Scharf: Wir begrüßen so einen Neubau, finden aber einen Standort auf der linksrheinischen Seite besser. Deshalb bitten wir darum, die Sportvereine bei dieser Entscheidung, wenn sie so fällt, mitzunehmen. Fakt ist aber, dass wir nach einer fast 20-jährigen Diskussion mit mehreren Bädergutachten jetzt endlich entscheiden müssen, sonst verliert die Politik jedwede Glaubwürdigkeit beim Thema Bäder in Bonn.

Früher hat die Stadt auch eigene Veranstaltungen akquiriert. Warum findet das nicht mehr statt?
Scharf: Das lebte damals wie heute von Menschen, die gute Kontakte zu Sportverbänden pflegten, wie Hermann Nettersheim und Hermann Henze dies früher waren. So ist das Arena-Meeting im Schwimmen nach Bonn gekommen. Aber diese Persönlichkeiten gibt es in den Verwaltungen heute nicht mehr.

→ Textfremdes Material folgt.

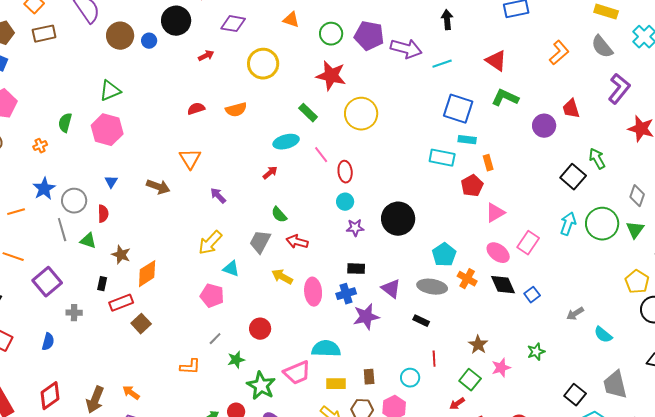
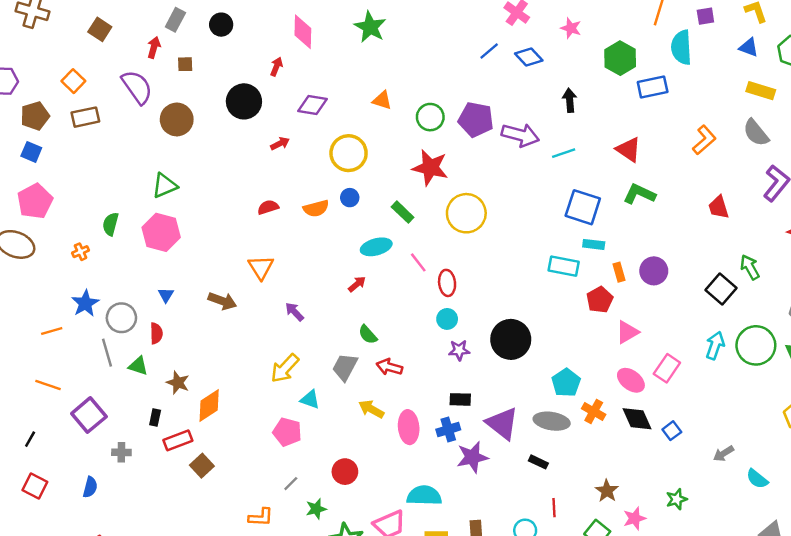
blue circle: (149, 41) -> (350, 198), moved
purple circle: (544, 126) -> (654, 271), moved
purple triangle: (391, 289) -> (502, 424), size x1.4

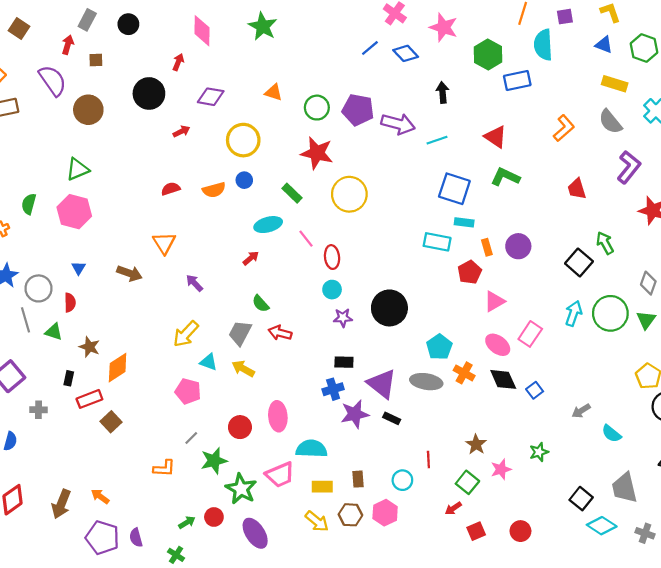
pink star: (571, 28) -> (444, 27), size x1.5
yellow arrow: (371, 409) -> (243, 369), moved
pink ellipse: (409, 427) -> (278, 416), moved
black rectangle: (538, 462) -> (392, 418), moved
green star: (316, 509) -> (214, 461), size x1.4

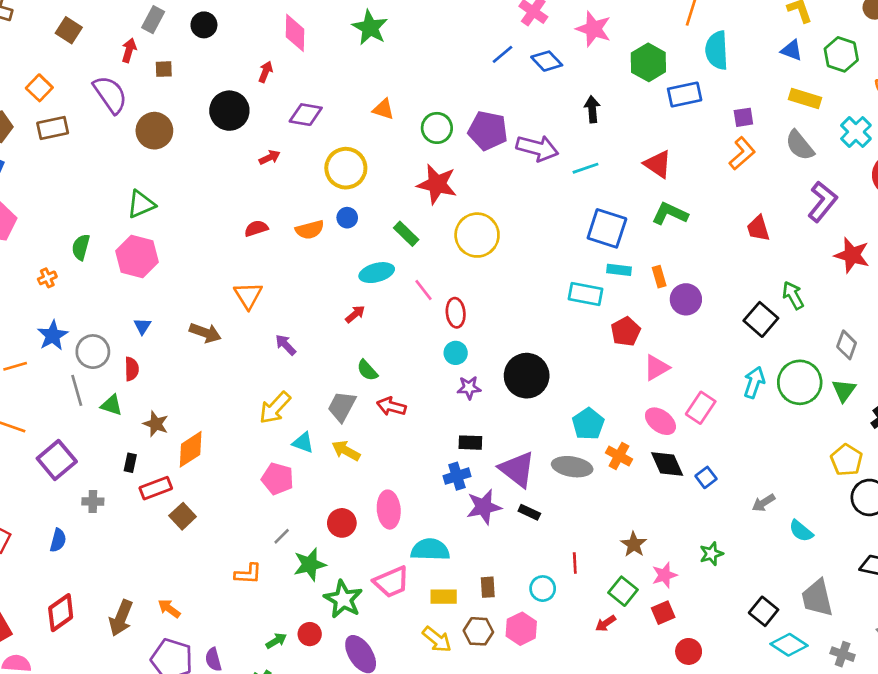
purple square: (565, 17) -> (743, 117), moved
orange rectangle: (487, 247) -> (659, 277), moved
red square: (476, 531) -> (663, 613), moved

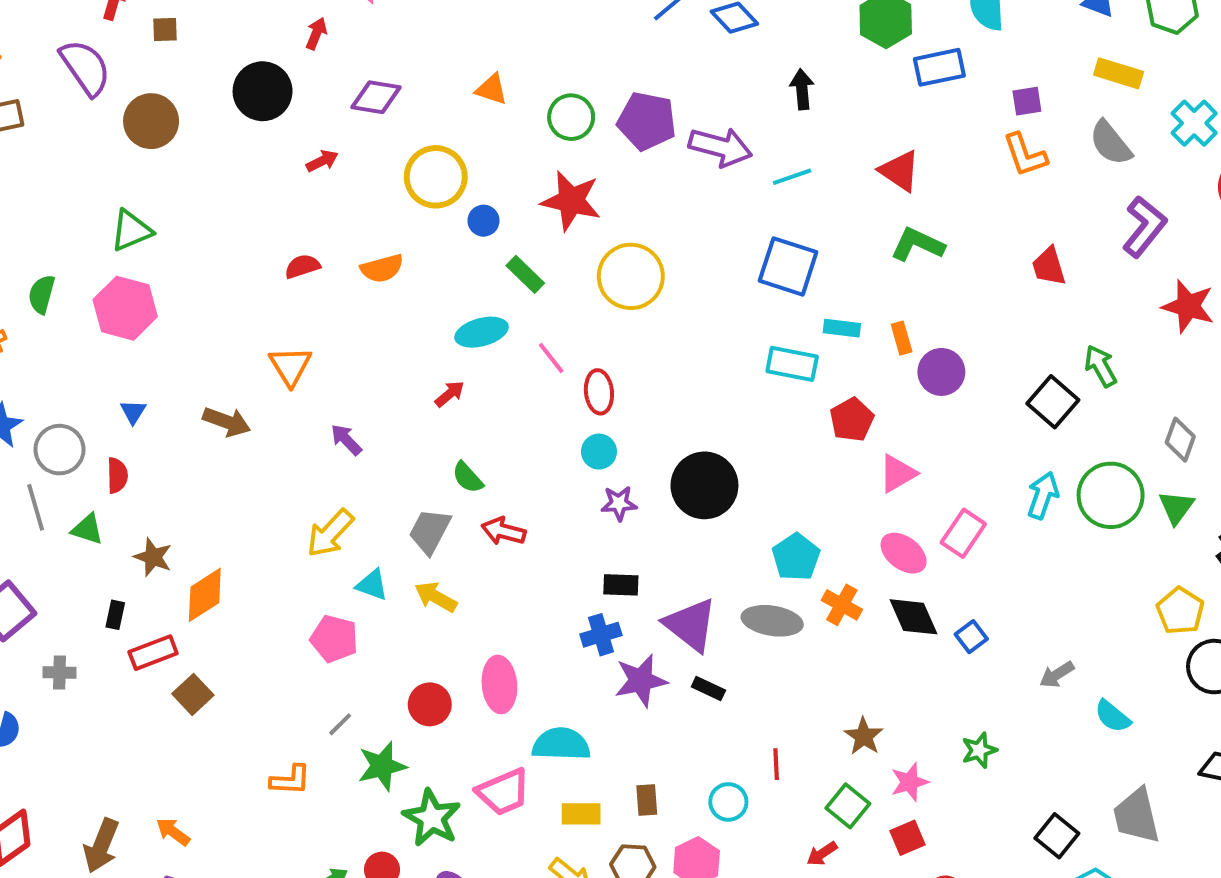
orange L-shape: (742, 153) -> (1025, 155), turned 112
blue circle: (347, 218) -> (484, 221), moved
blue square: (607, 228) -> (788, 266), moved

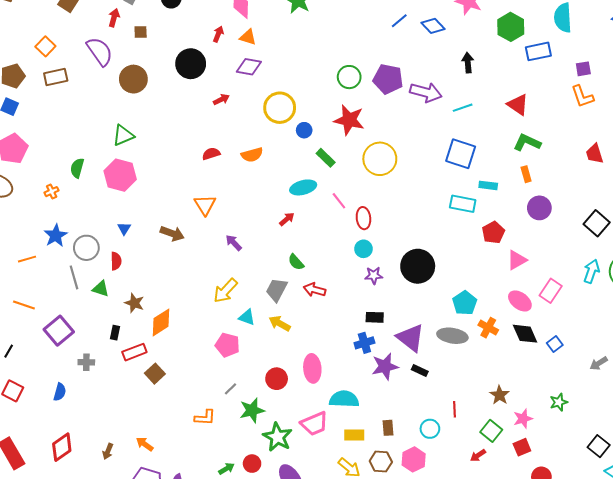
orange triangle: (491, 89) -> (248, 37), moved
orange rectangle: (902, 338) -> (526, 174), moved
brown arrow: (101, 846) -> (108, 451), size x0.6

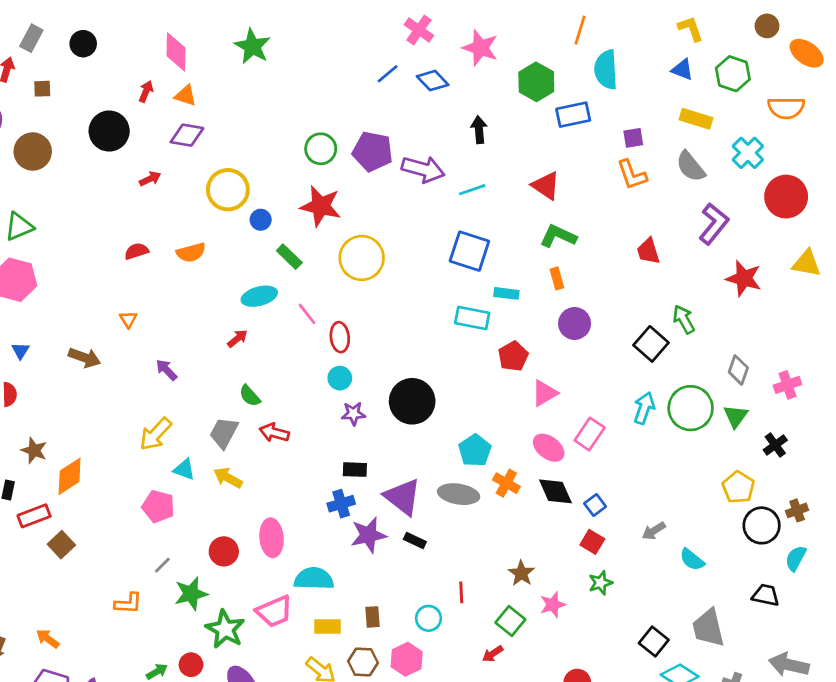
orange triangle: (205, 205) -> (128, 319), size x0.6
red square: (522, 447) -> (592, 542), moved, turned -36

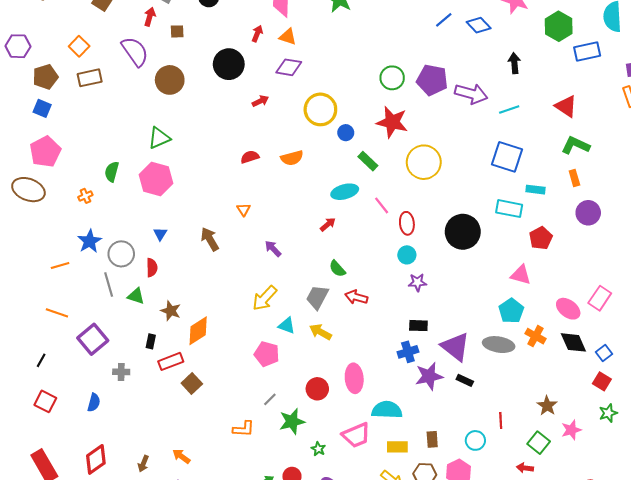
brown arrow: (85, 358) -> (210, 239), turned -140
pink triangle: (545, 393) -> (521, 275), moved, turned 45
black circle: (412, 401) -> (463, 232), moved
green star: (225, 629) -> (318, 449), size x0.5
red arrow: (493, 654) -> (525, 468), turned 42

Am 19. Dezember 1992 hat Steffi Graf in der Bonner Hardtberghalle gespielt. Könnte man sich so etwas heute noch vorstellen?
Scharf: Wäre der Bedarf da, so etwas zu organisieren, könnten wir uns beim SSB schnell damit befassen. Aber so ein Wunsch ist uns nicht vorgetragen worden.

Zur Person

Michael Scharf (54) ist seit 2004 im Hauptberuf Leiter des Olympiastützpunktes Rheinland und im Ehrenamt seit 2013 Vorsitzender des Stadtsportbunds Bonn. Er war in den 80er-Jahren einer der besten deutschen Modernen Fünfkämpfer, vierfacher deutscher Mannschaftsmeister und 1987 Einzelmeister. Als Funktionär war er von 1996 bis 2012 Vorsitzender der SSF Bonn. Der 54-Jährige hat zwei Töchter (20 und 18 Jahre).